I - 10. (a) How does Yasha's relationship with his mother (S189-95), which is echoed in Act IV, compare and contrast with other parent-child relationships in the play? (b) What is suggested about the rising new class, as represented by Yasha and especially Yasha's relationship with his mother?


Act II


II - 1. (a) In terms of the "language" of setting, how do details of the set, as specified by Chekhov in his stage directions at the opening of this act, help express or relate to any of the play's ideas or themes? (b) What might the abandoned chapel signify, as related to the change in society that Chekhov depicts in the play? (c) What might several things might the telegraph poles symbolize, including their bearing on the opening speeches 1-11 of Act II, and their comparison-contrast with the cherry orchard? (d) What technical theater problem is raised by Chekhov's specification of sunset in the setting? What ideas or themes does it relate to in Act II? (e) How is music used thematically, as specified in the opening of this Act? How does the particular musical instrument specified connect with the sound effect with which the play ends, in Act IV? (f) How does Yepihodov's musical instrument contrast with: (a) other striking props carried by Charlotte and Yepihodov, as specified in Act II, and (b) insect life that Yepihodov refers to in S12? (g) How does Lopahin's inability to hear the faint music from "our famous Jewish band" (speeches 59-62) contrast realism with romanticism in this Act, as well as foreshadow the Ball held in Act III?


II - 2. Speeches 1-11 strongly imply or evoke the theme or topic or subject of communication. What ideas about communication (including psychological and sociological) are implied?

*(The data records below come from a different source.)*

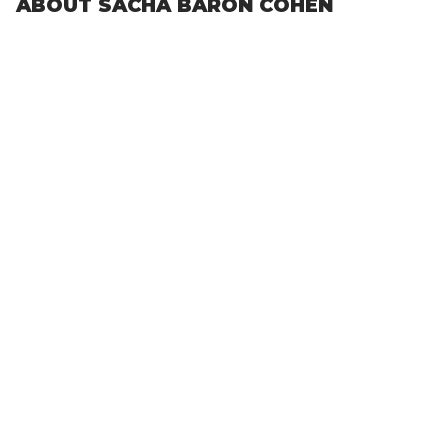
ABOUT SACHA BARON COHEN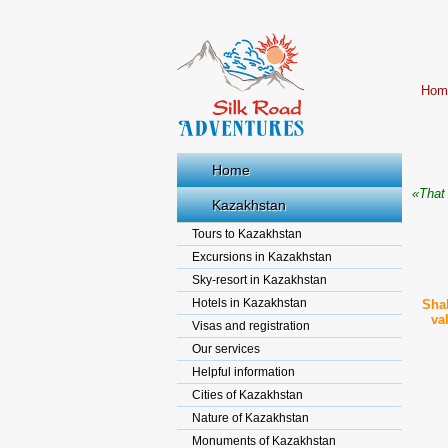
Hom
Home
«That 
Kazakhstan
Tours to Kazakhstan
Excursions in Kazakhstan
Sky-resort in Kazakhstan
Hotels in Kazakhstan
Shak
va
Visas and registration
Our services
Helpful information
Cities of Kazakhstan
Nature of Kazakhstan
Monuments of Kazakhstan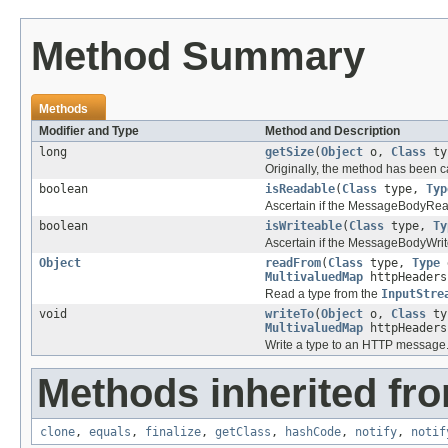
Method Summary
Methods
Modifier and Type
Method and Description
long
getSize
(
Object
o,
Class
ty
Originally, the method has been c
boolean
isReadable
(
Class
type,
Typ
Ascertain if the MessageBodyRead
boolean
isWriteable
(
Class
type,
Ty
Ascertain if the MessageBodyWrite
Object
readFrom
(
Class
type,
Type
MultivaluedMap
httpHeader
Read a type from the
InputStre
void
writeTo
(
Object
o,
Class
ty
MultivaluedMap
httpHeader
Write a type to an HTTP message
Methods inherited fro
clone
,
equals
,
finalize
,
getClass
,
hashCode
,
notify
,
notif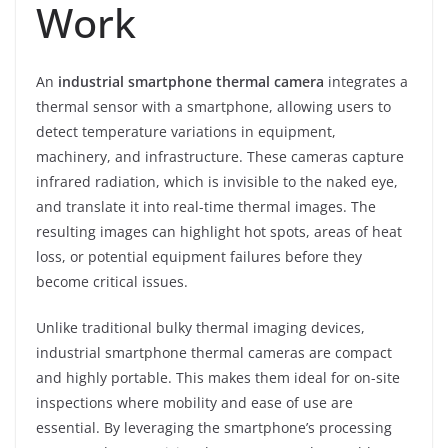
Work
An
industrial smartphone thermal camera
integrates a
thermal sensor with a smartphone, allowing users to
detect temperature variations in equipment,
machinery, and infrastructure. These cameras capture
infrared radiation, which is invisible to the naked eye,
and translate it into real-time thermal images. The
resulting images can highlight hot spots, areas of heat
loss, or potential equipment failures before they
become critical issues.
Unlike traditional bulky thermal imaging devices,
industrial smartphone thermal cameras are compact
and highly portable. This makes them ideal for on-site
inspections where mobility and ease of use are
essential. By leveraging the smartphone’s processing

II - 3. (a) With reference to questions 1-2 on Act II, how and why is the pairing off of several romantic couples appropriate? What ideas are suggested in this Act about romantic love? (b) How do Lopahin's semi-literate allusions to Hamlet (S136-140), suggest suspicion, on his part, similar to the suspicion Hamlet himself experiences about Ophelia and those tied to Ophelia?


Act III


III - 1. (a) How does the reference in SD 0 (the stage directions preceding the first speech) to how the main characters enter relate to the subjects or themes of (a) romantic love and (b) communication vs. isolation or alienation in the play? (b) Where and why is French repeatedly spoken during this Act? With what comparison or contrast to the topic of the French language in Tolstoy's "Death of Ivan Ilyich"?


III - 2. How and why is the very image on stage of a Ball ironically inappropriate to what is happening elsewhere relative to the Ranevskaya estate?